Mais dans son studio de 200 m2 situé non loin de la gare du midi, il développe aussi une oeuvre personnelle qui n’est pas sans évoquer, par ses logiques même, le célèbre roman de Gorges Perec « La vie mode d’emploi ». Ainsi, sa série intitulée « 9181 » pour laquelle il a, méthodiquement photographié les gens et leurs petits évènements, en se limitant à faire inlassablement le tour de deux pâtés de maisons distants de près de 10.000 km, l’un, où il habite (Ruysbroeck), l’autre, au Brésil d’où est originaire sa compagne. Avec le même sens d’un sujet exploité jusqu’à épuisement, il a aussi affronté l’autoportrait et, de manière plus ironique, de petits théâtres urbains intégrant la famille des Play-mobil. Mais à chaque fois, on voit combien, sur cette approche « en série » (avec ou sans retouche) vient se greffer le rôle que peut jouer le principal acteur : la lumière. Celle dont le bon sens voudrait faire l’outil du réalisme le plus surligné tout comme la perspective est celui du contrôle de l’espace.

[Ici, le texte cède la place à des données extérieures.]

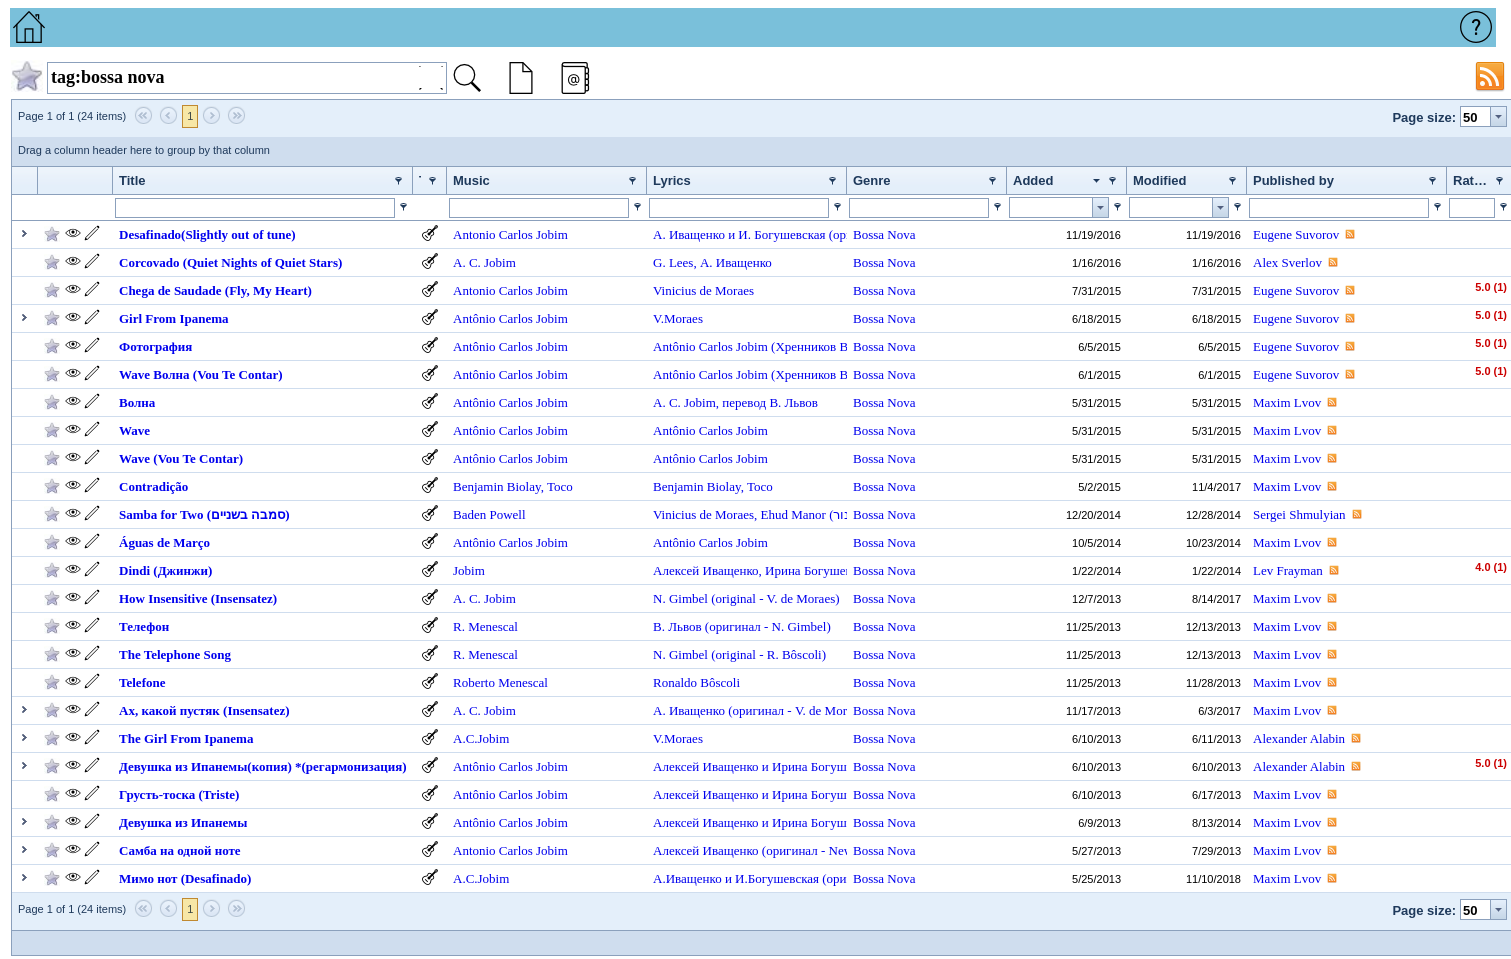 The image size is (1511, 959). Describe the element at coordinates (703, 290) in the screenshot. I see `Vinicius de Moraes` at that location.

Or, l’art nous révèle qu’au temps où les peintres apprenaient à maîtriser cette géométrie, Paolo Uccello, usant des mêmes moyens, provoquait l’écart, le trouble et l’incertain. On pourrait aussi pu citer les jeux de perspectives dépravées, les prisons de Piranèse et plus près de nous encore, les labyrinthes d’Escher. Dans la série proposée dans l’exposition, Jonathan Steelandt revenu au seul travail en studio et sans aucun trucage va plus loin en visant à matérialiser la lumière par la disposition de sources lumineuses projetée seulement sur deux objets (le blanc d’une boîte à chaussures pour le fond et un normographe ayant appartenu à son grand-père pour la « figure »). L’ensemble accroché aux cimaises n’épuise pas les diverses possibilités offertes par ces deux acteurs.

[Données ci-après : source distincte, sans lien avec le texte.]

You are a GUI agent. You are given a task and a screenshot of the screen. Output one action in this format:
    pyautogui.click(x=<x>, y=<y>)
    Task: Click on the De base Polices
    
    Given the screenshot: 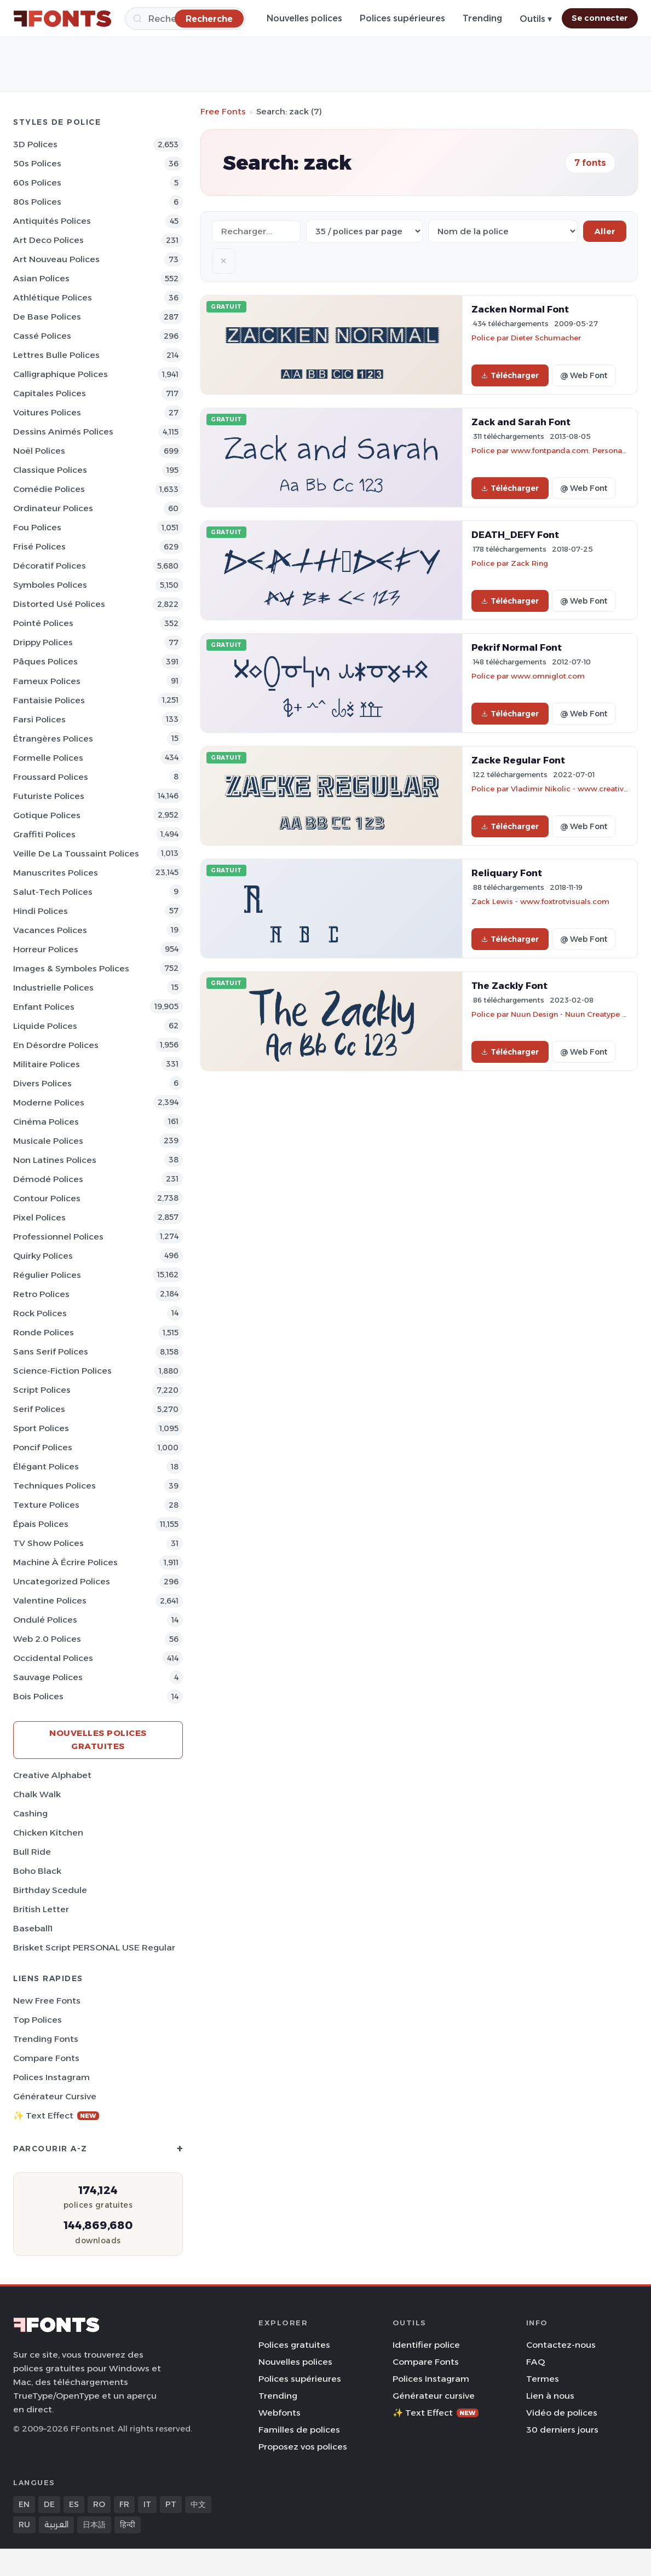 What is the action you would take?
    pyautogui.click(x=47, y=316)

En usant à la fois de la surface transparente, verte ou orange du normographe et de sa tranche bleue ou orange, apparaissent l’un ou l’autre indice (une ombre, des lettres par exemple) qui nous suggère, dans des compositions aux allures d’abstraction géométrique, la réalité de l’outil. Un outil grâce auquel avant l’informatique, on pouvait dessiner en suivant les contours des vides ménagés sur la surface en plastique de cette étrange latte, inscrire un texte en lettres « normalisées ». Comme chez le romancier, ce travail ludique, né à son tour d’une contrainte, écarte toute forme de hasard. Du coup, il titille notre désir d’en comprendre la mécanique même si, pour reprendre les mots de Georges Perec, « rien ne sert de rien, cependant tout arrive. »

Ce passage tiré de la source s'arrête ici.